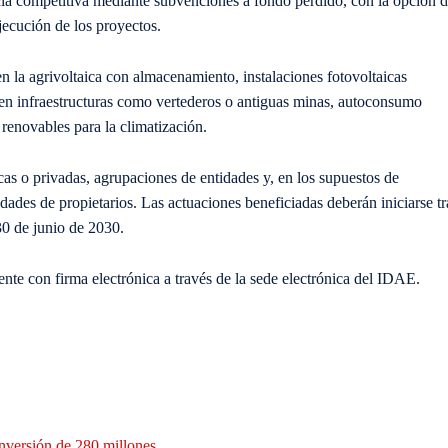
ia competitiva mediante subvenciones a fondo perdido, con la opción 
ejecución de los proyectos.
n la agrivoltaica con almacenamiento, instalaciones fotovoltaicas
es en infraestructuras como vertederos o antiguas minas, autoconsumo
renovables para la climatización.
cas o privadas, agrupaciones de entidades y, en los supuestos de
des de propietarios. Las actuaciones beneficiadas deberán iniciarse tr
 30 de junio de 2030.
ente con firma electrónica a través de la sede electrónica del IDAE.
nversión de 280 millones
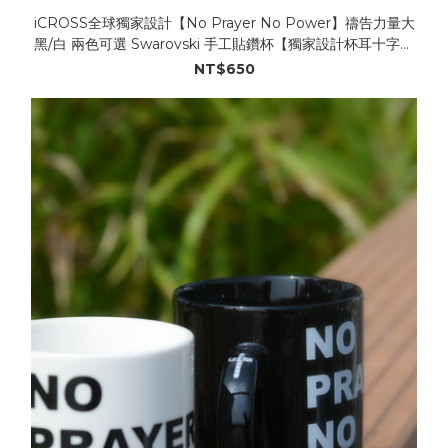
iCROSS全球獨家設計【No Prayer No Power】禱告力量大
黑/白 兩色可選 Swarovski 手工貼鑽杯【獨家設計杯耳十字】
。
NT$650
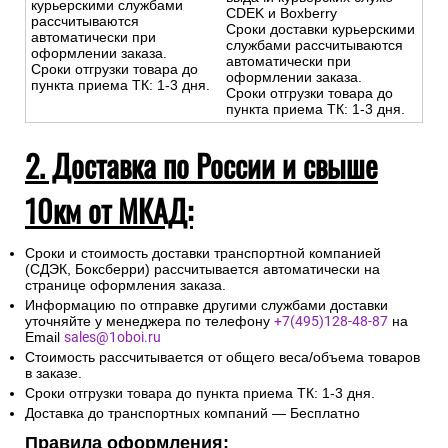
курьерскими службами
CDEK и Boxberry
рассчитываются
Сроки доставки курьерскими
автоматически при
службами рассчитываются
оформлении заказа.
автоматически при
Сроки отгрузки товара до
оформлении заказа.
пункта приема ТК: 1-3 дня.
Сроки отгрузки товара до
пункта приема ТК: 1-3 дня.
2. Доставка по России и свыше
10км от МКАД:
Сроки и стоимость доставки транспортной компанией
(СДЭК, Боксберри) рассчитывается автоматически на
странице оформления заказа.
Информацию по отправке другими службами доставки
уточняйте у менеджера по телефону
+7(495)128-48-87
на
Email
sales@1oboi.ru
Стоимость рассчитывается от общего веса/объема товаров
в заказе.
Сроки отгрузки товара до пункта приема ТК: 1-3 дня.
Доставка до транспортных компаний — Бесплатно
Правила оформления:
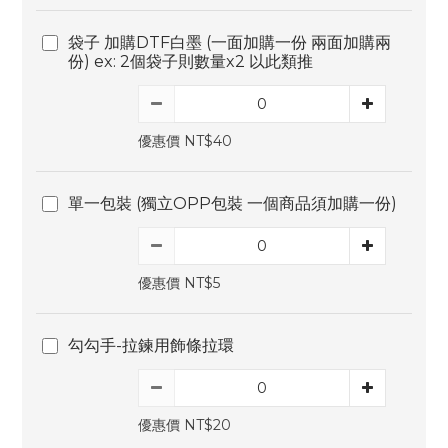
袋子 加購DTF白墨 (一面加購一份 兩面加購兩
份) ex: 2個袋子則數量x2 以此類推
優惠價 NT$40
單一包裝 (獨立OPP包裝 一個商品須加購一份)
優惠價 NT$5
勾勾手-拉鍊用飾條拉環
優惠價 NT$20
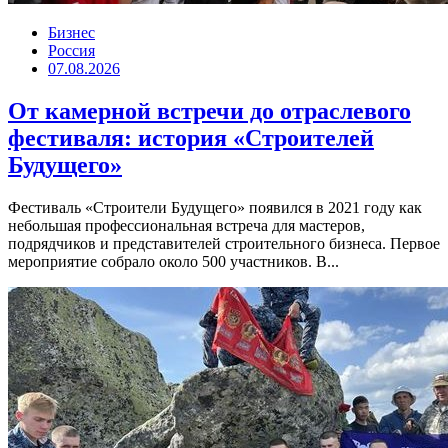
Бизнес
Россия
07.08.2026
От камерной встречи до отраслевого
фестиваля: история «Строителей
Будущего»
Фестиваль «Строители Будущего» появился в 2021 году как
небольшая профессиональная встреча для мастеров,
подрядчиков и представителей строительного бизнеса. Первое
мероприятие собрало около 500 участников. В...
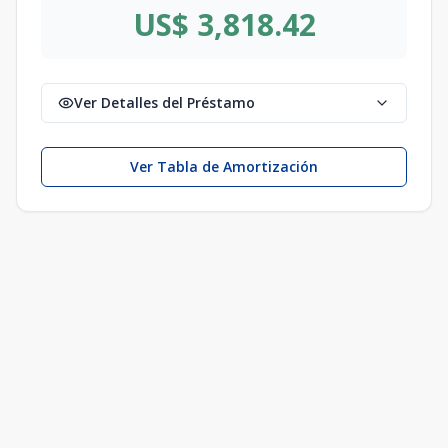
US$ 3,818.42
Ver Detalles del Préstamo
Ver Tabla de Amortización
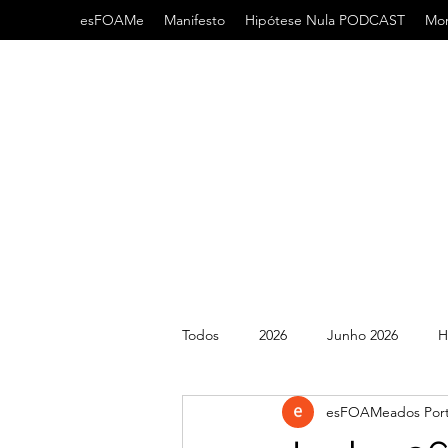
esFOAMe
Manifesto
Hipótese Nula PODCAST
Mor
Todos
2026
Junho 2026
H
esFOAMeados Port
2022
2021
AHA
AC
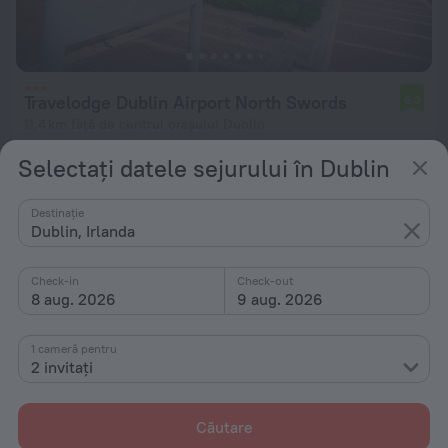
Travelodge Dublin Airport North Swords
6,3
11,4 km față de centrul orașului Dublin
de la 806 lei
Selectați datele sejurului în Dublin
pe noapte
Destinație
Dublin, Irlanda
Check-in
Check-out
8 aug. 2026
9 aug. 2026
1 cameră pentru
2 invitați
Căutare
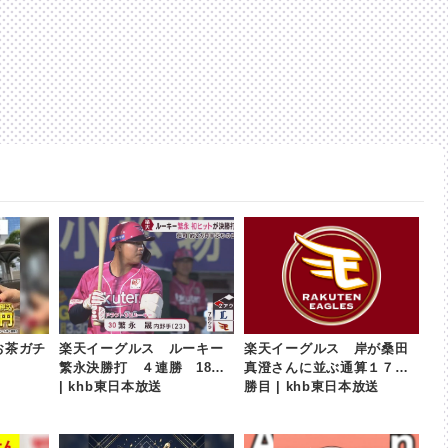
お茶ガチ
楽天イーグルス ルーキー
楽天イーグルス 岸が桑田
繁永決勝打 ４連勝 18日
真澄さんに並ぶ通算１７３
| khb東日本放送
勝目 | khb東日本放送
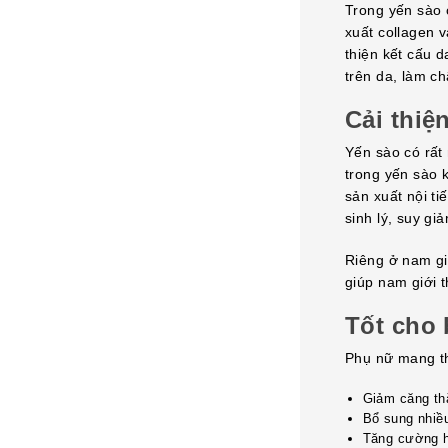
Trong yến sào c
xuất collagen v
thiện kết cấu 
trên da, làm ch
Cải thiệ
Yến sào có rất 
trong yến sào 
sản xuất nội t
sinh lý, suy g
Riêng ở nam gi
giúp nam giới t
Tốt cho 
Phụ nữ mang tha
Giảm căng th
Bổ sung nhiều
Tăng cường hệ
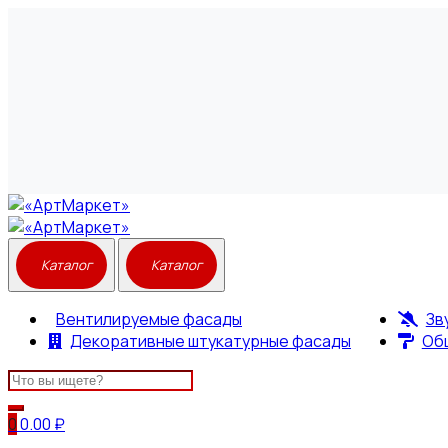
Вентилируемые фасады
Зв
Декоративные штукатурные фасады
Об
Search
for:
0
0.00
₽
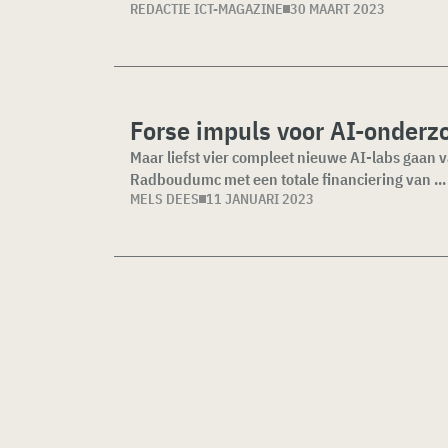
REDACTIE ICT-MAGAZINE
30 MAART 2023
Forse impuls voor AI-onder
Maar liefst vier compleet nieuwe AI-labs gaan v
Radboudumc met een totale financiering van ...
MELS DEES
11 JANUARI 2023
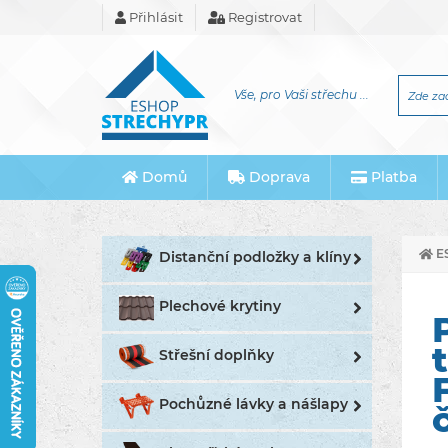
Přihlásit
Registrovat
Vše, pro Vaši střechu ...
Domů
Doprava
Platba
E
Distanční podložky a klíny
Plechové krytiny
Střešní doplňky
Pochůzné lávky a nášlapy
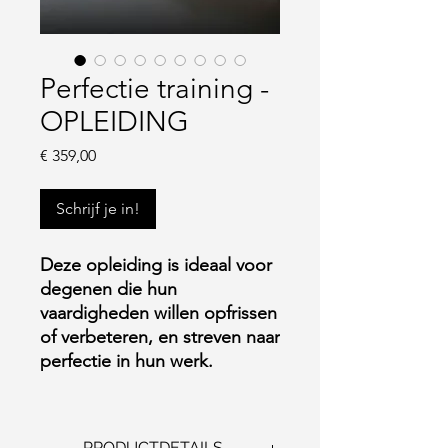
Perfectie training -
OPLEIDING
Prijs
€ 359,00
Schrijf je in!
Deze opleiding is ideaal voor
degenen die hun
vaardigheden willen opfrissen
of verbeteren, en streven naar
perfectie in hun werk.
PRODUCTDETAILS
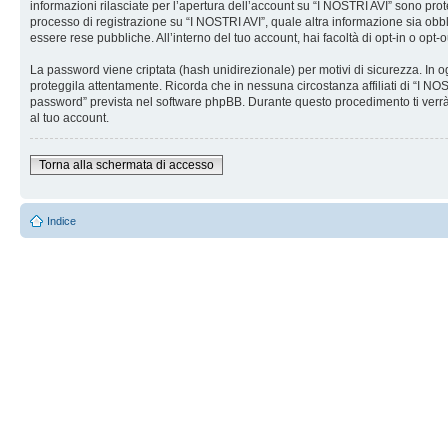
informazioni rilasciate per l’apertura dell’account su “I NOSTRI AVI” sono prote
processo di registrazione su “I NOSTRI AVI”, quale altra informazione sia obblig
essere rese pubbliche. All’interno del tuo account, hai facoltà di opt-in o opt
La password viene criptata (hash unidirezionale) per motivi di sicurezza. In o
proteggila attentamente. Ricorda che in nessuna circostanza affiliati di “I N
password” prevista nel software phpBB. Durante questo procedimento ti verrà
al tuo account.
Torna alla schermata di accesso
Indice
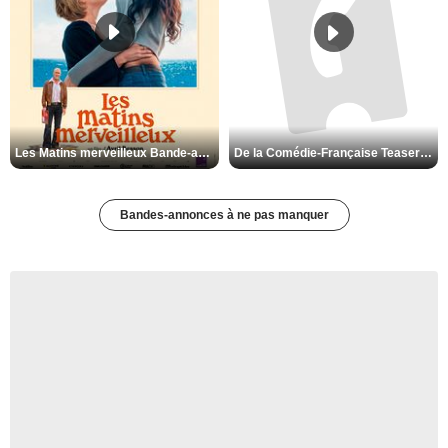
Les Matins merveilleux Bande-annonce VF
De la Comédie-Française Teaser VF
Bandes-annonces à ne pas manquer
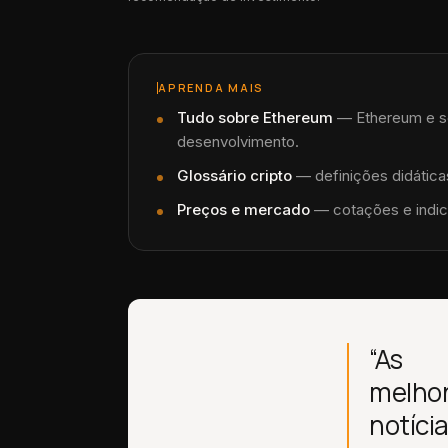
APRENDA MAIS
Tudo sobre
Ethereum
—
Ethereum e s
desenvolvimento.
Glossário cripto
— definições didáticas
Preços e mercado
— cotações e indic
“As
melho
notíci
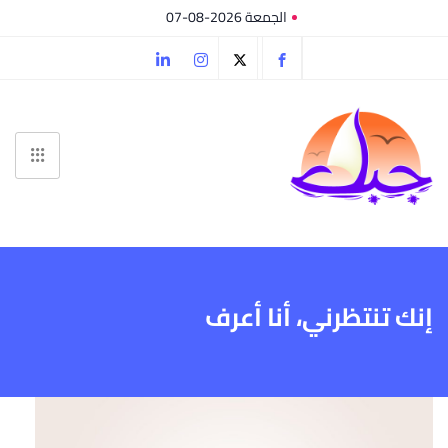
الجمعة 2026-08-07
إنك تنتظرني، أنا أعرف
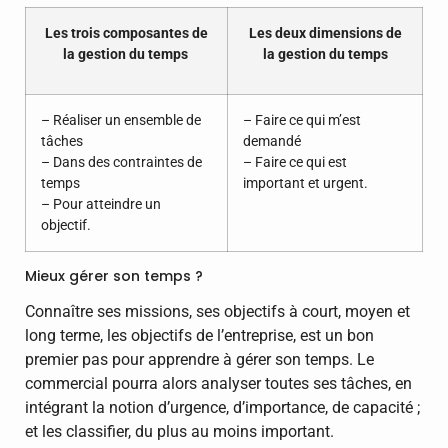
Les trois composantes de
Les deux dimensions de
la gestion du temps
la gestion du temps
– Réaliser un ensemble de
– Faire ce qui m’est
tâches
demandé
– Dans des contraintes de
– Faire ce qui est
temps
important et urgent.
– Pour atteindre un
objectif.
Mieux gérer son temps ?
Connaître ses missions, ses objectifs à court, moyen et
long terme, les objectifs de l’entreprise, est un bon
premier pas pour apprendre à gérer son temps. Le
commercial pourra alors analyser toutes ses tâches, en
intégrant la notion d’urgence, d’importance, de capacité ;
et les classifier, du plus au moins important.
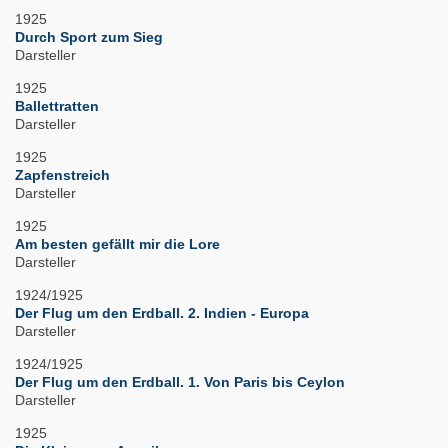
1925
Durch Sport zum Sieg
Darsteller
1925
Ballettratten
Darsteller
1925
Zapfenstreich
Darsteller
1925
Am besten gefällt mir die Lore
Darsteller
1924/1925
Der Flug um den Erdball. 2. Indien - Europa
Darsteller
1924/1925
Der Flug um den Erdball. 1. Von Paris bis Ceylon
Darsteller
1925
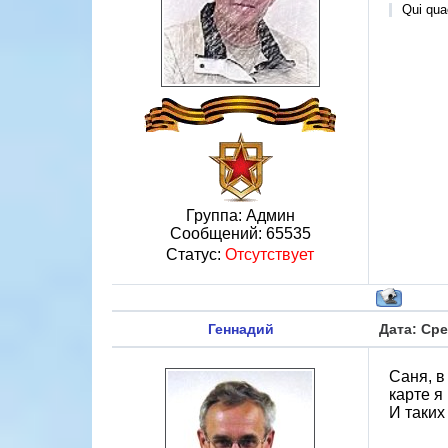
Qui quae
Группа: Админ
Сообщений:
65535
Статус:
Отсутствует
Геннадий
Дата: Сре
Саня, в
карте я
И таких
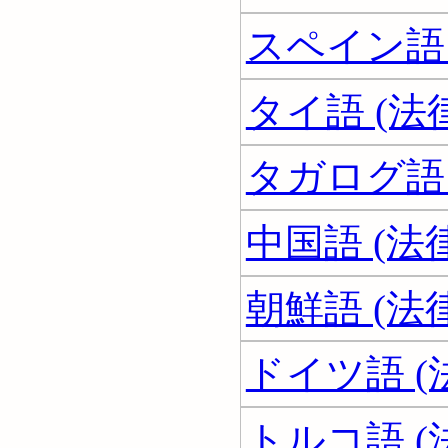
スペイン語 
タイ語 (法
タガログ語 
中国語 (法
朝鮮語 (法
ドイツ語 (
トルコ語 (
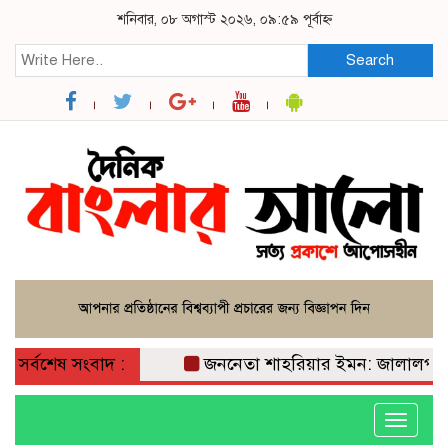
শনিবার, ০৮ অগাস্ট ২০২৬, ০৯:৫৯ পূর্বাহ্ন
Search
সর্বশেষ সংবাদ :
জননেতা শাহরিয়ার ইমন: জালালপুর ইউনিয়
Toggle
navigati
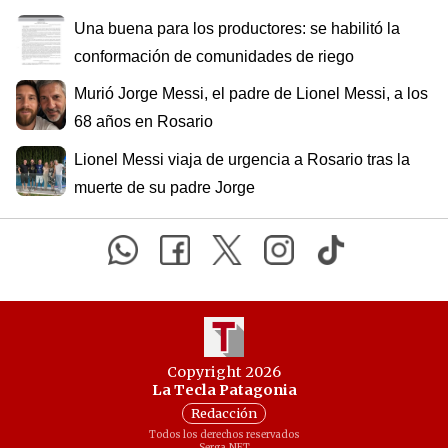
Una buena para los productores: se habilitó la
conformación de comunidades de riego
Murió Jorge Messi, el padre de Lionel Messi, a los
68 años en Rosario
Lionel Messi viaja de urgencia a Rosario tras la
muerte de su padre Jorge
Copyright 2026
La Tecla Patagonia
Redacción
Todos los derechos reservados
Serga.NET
=-=-=-=-=
**WHAT YOU SHOULD DO:**
Going by the entries above, repeat exactly the lines that start at the line with "Вентилируемые фасады" and go on through the line with "commercial pourra alors". Pictures are not part of the copy.

**SOLUTION:**
Вентилируемые фасады
Зв
Декоративные штукатурные фасады
Об
Search
for:
0
0.00
₽
REDACTIE ICT-MAGAZINE
30 MAART 2023
Forse impuls voor AI-onder
Maar liefst vier compleet nieuwe AI-labs gaan v
Radboudumc met een totale financiering van ...
MELS DEES
11 JANUARI 2023
Přihlásit
Registrovat
Vše, pro Vaši střechu ...
Domů
Doprava
Platba
E
Distanční podložky a klíny
Plechové krytiny
Střešní doplňky
Pochůzné lávky a nášlapy
Perfectie training -
OPLEIDING
Prijs
€ 359,00
Schrijf je in!
Deze opleiding is ideaal voor
degenen die hun
vaardigheden willen opfrissen
of verbeteren, en streven naar
perfectie in hun werk.
PRODUCTDETAILS
informazioni rilasciate per l’apertura dell’account su “I NOSTRI AVI” sono prote
processo di registrazione su “I NOSTRI AVI”, quale altra informazione sia obblig
essere rese pubbliche. All’interno del tuo account, hai facoltà di opt-in o opt
La password viene criptata (hash unidirezionale) per motivi di sicurezza. In o
proteggila attentamente. Ricorda che in nessuna circostanza affiliati di “I N
password” prevista nel software phpBB. Durante questo procedimento ti verrà
al tuo account.
Torna alla schermata di accesso
Indice
Les Matins merveilleux Bande-annonce VF
De la Comédie-Française Teaser VF
Bandes-annonces à ne pas manquer
APRENDA MAIS
Tudo sobre
Ethereum
—
Ethereum e s
desenvolvimento.
Glossário cripto
— definições didáticas
Preços e mercado
— cotações e indic
“As
melho
notíci
الجمعة 2026-08-07
إنك تنتظرني، أنا أعرف
Les trois composantes de
Les deux dimensions de
la gestion du temps
la gestion du temps
– Réaliser un ensemble de
– Faire ce qui m’est
tâches
demandé
– Dans des contraintes de
– Faire ce qui est
temps
important et urgent.
– Pour atteindre un
objectif.
Mieux gérer son temps ?
Connaître ses missions, ses objectifs à court, moyen et
long terme, les objectifs de l’entreprise, est un bon
premier pas pour apprendre à gérer son temps. Le
commercial pourra alors analyser toutes ses tâches, en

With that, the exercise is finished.